Matrix board performance measurements¶
authors: | Joost Baars |
---|---|
date: | June 2020 |
Description¶
The matrix board performance measurements mainly measure the connect and disconnect duration of various QoS configurations. By comparing different QoS policies with the connect and disconnect duration, the overhead of the QoS policy can be visualized. The Quality of Service (QoS) policies are a set of configurable parameters that control the behavior of a DDS system (how and when data is distributed between applications). Some of the parameters can alter the resource consumption, fault tolerance, or the reliability of the communication.
Each entity (reader, writer, publisher, subscriber, topic, and participant) of DDS has associated QoS policies to it. Some policies are only for one entity, others can be used on multiple entities.
Measurement 1¶
The performance measurements application was executed with 50 measurements for each configuration. 15 different custom configurations were executed in these tests.
Setup¶
The setup consists of two Raspberry Pi’s with each a clean install of Raspbian Buster Lite 2020-03-13. The Raspberry Pi’s that are used are the Raspberry Pi 2 model B and a Raspberry Pi 3 model B.
These Raspberry Pi’s only have the necessary dependencies installed. Both Raspberry Pi’s ran PTP in the background for time synchronization.
The setup can be found in the image below. All devices are connected using ethernet cables (CAT6 cables were used).
Each device is connected using ethernet for having less deviation in the
communication. Additionally, this results in better accuracy for PTP
(time synchronization).
Measured QoS policies¶
Every QoS policy in this list has the same configuration as the default
configuration. With only one parameter changed. The QoS policy is changed for
the writer and the reader. It is chosen to have the same QoS policies active on
the writer and the reader to avoid any QoS incompatibilities.

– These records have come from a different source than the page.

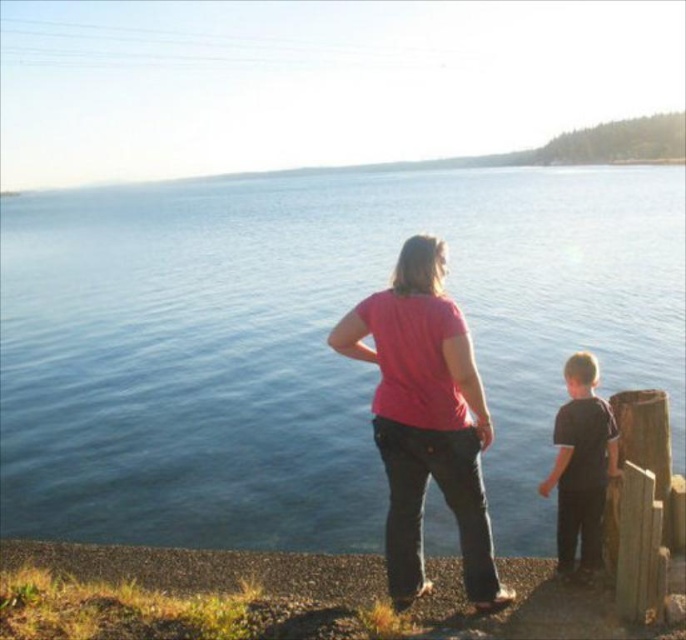 Based on the scene description, where is the blue water at center located in terms of coordinates?

The blue water at center is located at coordinates point (307, 342).

You are a photographer trying to capture a shot of the blue water at center and the dark brown fabric shirt at right. Which object should you focus on first if you want to ensure both are in the frame without moving the camera?

The blue water at center is above the dark brown fabric shirt at right, so you should focus on the dark brown fabric shirt at right first to ensure both are in the frame without moving the camera. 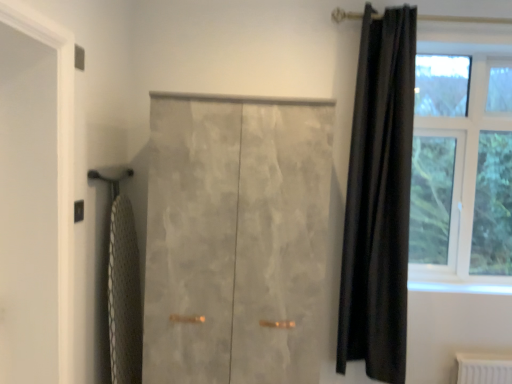 Question: Is clear glass window at upper right behind white mesh bath towel at left?

Choices:
 (A) yes
 (B) no

Answer: (A)

Question: Could you tell me if clear glass window at upper right is turned towards white mesh bath towel at left?

Choices:
 (A) no
 (B) yes

Answer: (A)

Question: Can you see clear glass window at upper right touching white mesh bath towel at left?

Choices:
 (A) no
 (B) yes

Answer: (A)

Question: Can you confirm if clear glass window at upper right is wider than white mesh bath towel at left?

Choices:
 (A) no
 (B) yes

Answer: (B)

Question: From the image's perspective, does clear glass window at upper right appear lower than white mesh bath towel at left?

Choices:
 (A) yes
 (B) no

Answer: (B)

Question: From their relative heights in the image, would you say white matte screen door at left is taller or shorter than white mesh bath towel at left?

Choices:
 (A) short
 (B) tall

Answer: (B)

Question: Based on their positions, is white matte screen door at left located to the left or right of white mesh bath towel at left?

Choices:
 (A) left
 (B) right

Answer: (A)

Question: Is point tap(13, 69) positioned closer to the camera than point tap(122, 238)?

Choices:
 (A) closer
 (B) farther

Answer: (A)

Question: Looking at the image, does white matte screen door at left seem bigger or smaller compared to white mesh bath towel at left?

Choices:
 (A) big
 (B) small

Answer: (A)

Question: Is satin gray wardrobe at center bigger or smaller than black velvet curtain at right?

Choices:
 (A) big
 (B) small

Answer: (A)

Question: Considering the positions of satin gray wardrobe at center and black velvet curtain at right in the image, is satin gray wardrobe at center taller or shorter than black velvet curtain at right?

Choices:
 (A) tall
 (B) short

Answer: (B)

Question: Considering the positions of point (159, 284) and point (377, 228), is point (159, 284) closer or farther from the camera than point (377, 228)?

Choices:
 (A) farther
 (B) closer

Answer: (B)

Question: From a real-world perspective, is satin gray wardrobe at center physically located above or below black velvet curtain at right?

Choices:
 (A) above
 (B) below

Answer: (B)

Question: Based on their positions, is clear glass window at upper right located to the left or right of black velvet curtain at right?

Choices:
 (A) left
 (B) right

Answer: (B)

Question: From a real-world perspective, is clear glass window at upper right above or below black velvet curtain at right?

Choices:
 (A) above
 (B) below

Answer: (A) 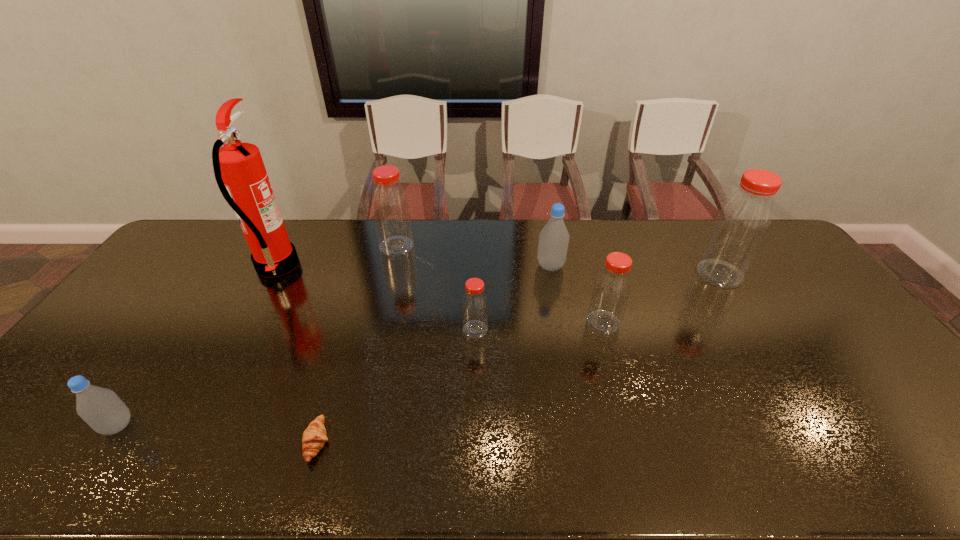 The image size is (960, 540). In order to click on the fourth object from right to left in this screenshot , I will do `click(474, 302)`.

This screenshot has height=540, width=960. In order to click on the fourth bottle from right to left in this screenshot , I will do `click(474, 302)`.

Identify the location of the left gray bottle. This screenshot has width=960, height=540. (101, 408).

Locate an element on the screen. the leftmost bottle is located at coordinates (101, 408).

Locate an element on the screen. Image resolution: width=960 pixels, height=540 pixels. the shortest object is located at coordinates (314, 437).

The image size is (960, 540). Identify the location of vacant space located with the nozzle aimed from the second object from left to right. (371, 266).

Locate an element on the screen. vacant area situated on the right of the rightmost bottle is located at coordinates (793, 274).

Locate an element on the screen. Image resolution: width=960 pixels, height=540 pixels. free region located 0.260m on the left of the second bottle from left to right is located at coordinates (307, 247).

Identify the location of vacant space located on the left of the sixth object from left to right. The image size is (960, 540). (443, 266).

Identify the location of vacant space located on the back of the second smallest red bottle. This screenshot has height=540, width=960. coord(588,272). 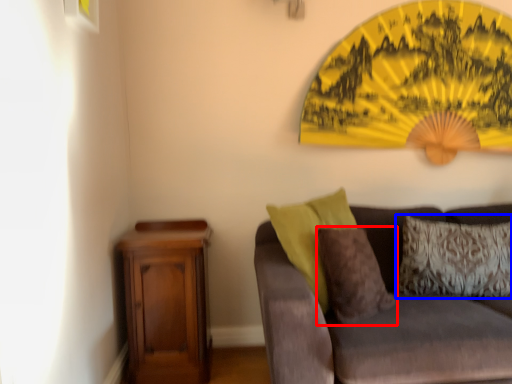 Question: Which object is further to the camera taking this photo, pillow (highlighted by a red box) or pillow (highlighted by a blue box)?

Choices:
 (A) pillow
 (B) pillow

Answer: (B) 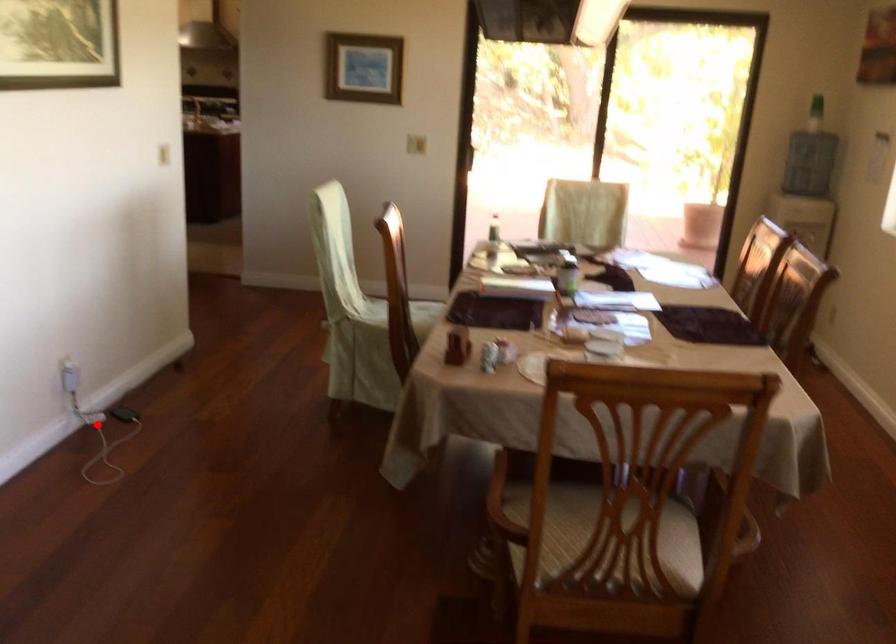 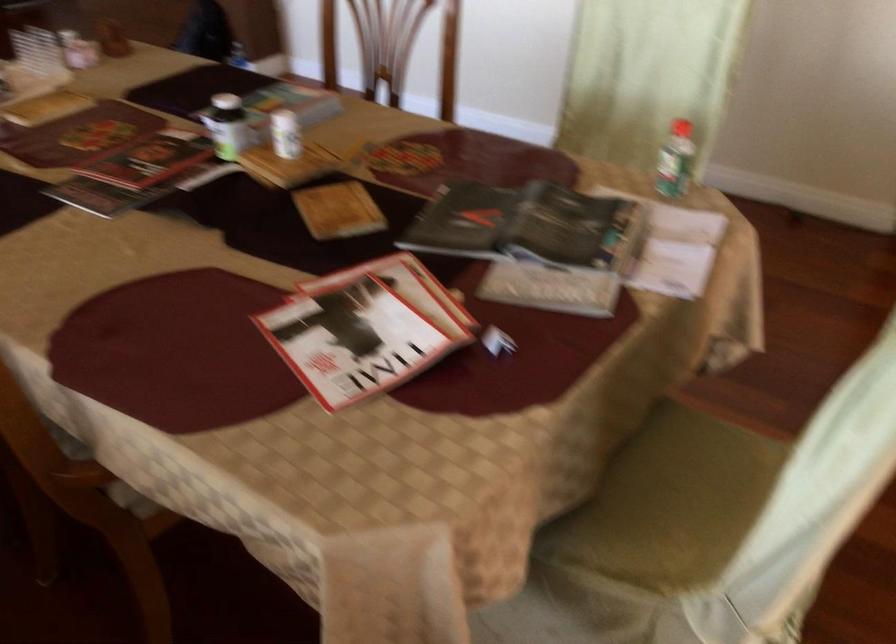 Question: I am providing you with two images of the same scene from different viewpoints. A red point is marked on the first image. Is the red point's position out of view in image 2?

Choices:
 (A) Yes
 (B) No

Answer: (A) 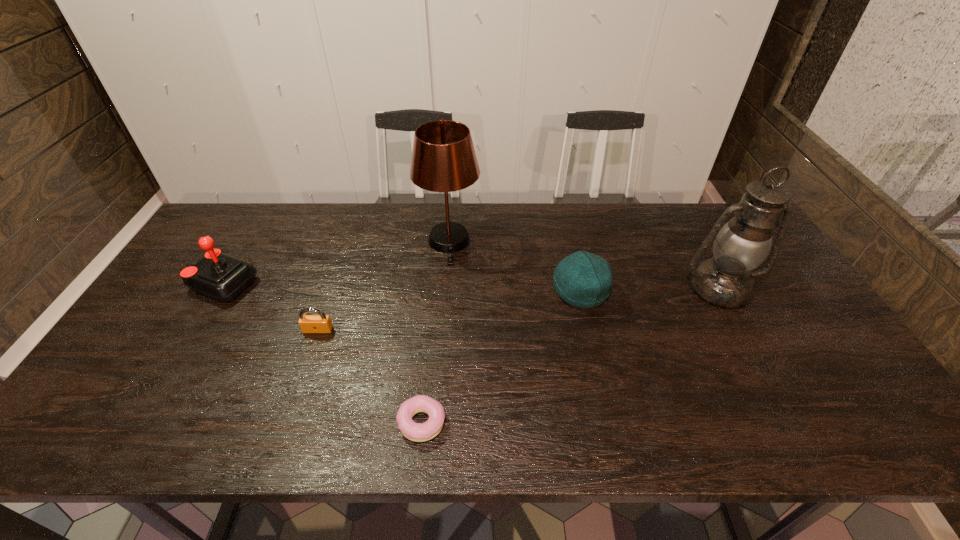 This screenshot has height=540, width=960. Identify the location of free space at the far edge of the desktop. (411, 232).

The image size is (960, 540). What are the coordinates of `vacant space at the near edge of the desktop` in the screenshot? It's located at (272, 415).

The width and height of the screenshot is (960, 540). I want to click on free space between the lampshade and the fifth object from left to right, so click(515, 266).

The width and height of the screenshot is (960, 540). Find the location of `free space between the padlock and the rightmost object`. free space between the padlock and the rightmost object is located at coordinates (518, 309).

At what (x,y) coordinates should I click in order to perform the action: click on free space between the leftmost object and the lampshade. Please return your answer as a coordinate pair (x, y). The height and width of the screenshot is (540, 960). Looking at the image, I should click on (335, 263).

Locate an element on the screen. The width and height of the screenshot is (960, 540). free space between the leftmost object and the rightmost object is located at coordinates (469, 286).

Where is `free space between the third tallest object and the lampshade`? free space between the third tallest object and the lampshade is located at coordinates (335, 263).

What are the coordinates of `vacant space that's between the nearest object and the third tallest object` in the screenshot? It's located at (322, 353).

At what (x,y) coordinates should I click in order to perform the action: click on vacant area that lies between the doughnut and the rightmost object. Please return your answer as a coordinate pair (x, y). This screenshot has width=960, height=540. Looking at the image, I should click on (570, 355).

The height and width of the screenshot is (540, 960). I want to click on empty space that is in between the oil lamp and the doughnut, so click(x=570, y=355). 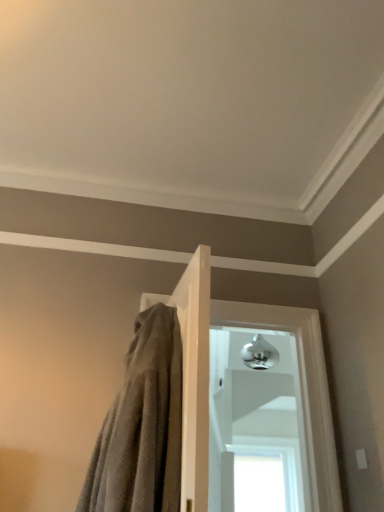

More information about the durability types can be found here: Durability.
By default, CycloneDDS has some QoS policies enabled/configured. These are described in Cyclone DDS default QoS policies.
Cyclone DDS default QoS policies¶
The default QoS policies that are already enabled by Cyclone DDS are the following:
The default QoS policies enabled for the writer:
The default QoS policies enabled for the reader:
These QoS policies are found from the source code of Cyclone DDS. The file can
be found in Default QoS policies Cyclone DDS. The functions
ddsi_xqos_init_default_reader
and ddsi_xqos_init_default_writer
contain
the default QoS policies for the reader and the writer.
Default¶
Liveliness configured as manual by the participant (the participant must send a message manually within a certain timeframe). The liveliness time is configured as 2500 milliseconds. The reliability is reliable with a maximum blocking time of 10 seconds.
Durability¶
The durability configures if messages must be stored. And if so, where they are stored.
The durability set in the QoS policy is the name of the measurement. With
durability_transient
, durability transient is enabled in the durability
QoS policy.
More information about this QoS policy can be found here: Durability.
When there is service in the name, there is an additional configuration.
Durability transient service¶
More settings can be configured for the durability with the durability service
QoS policy.
In the two tests with the durability service
, only the cleanup delay was
changed (how long information must be kept regarding an instance). The history
policy was set to KEEP ALL
. The settings for the resource limits within this
service were all set to 25 messages/instances and samples per instance,
The durability_transient_service_long
is configured with a time of 4 seconds.
The durability_transient_service_short
is configured with a time of 10 milliseconds.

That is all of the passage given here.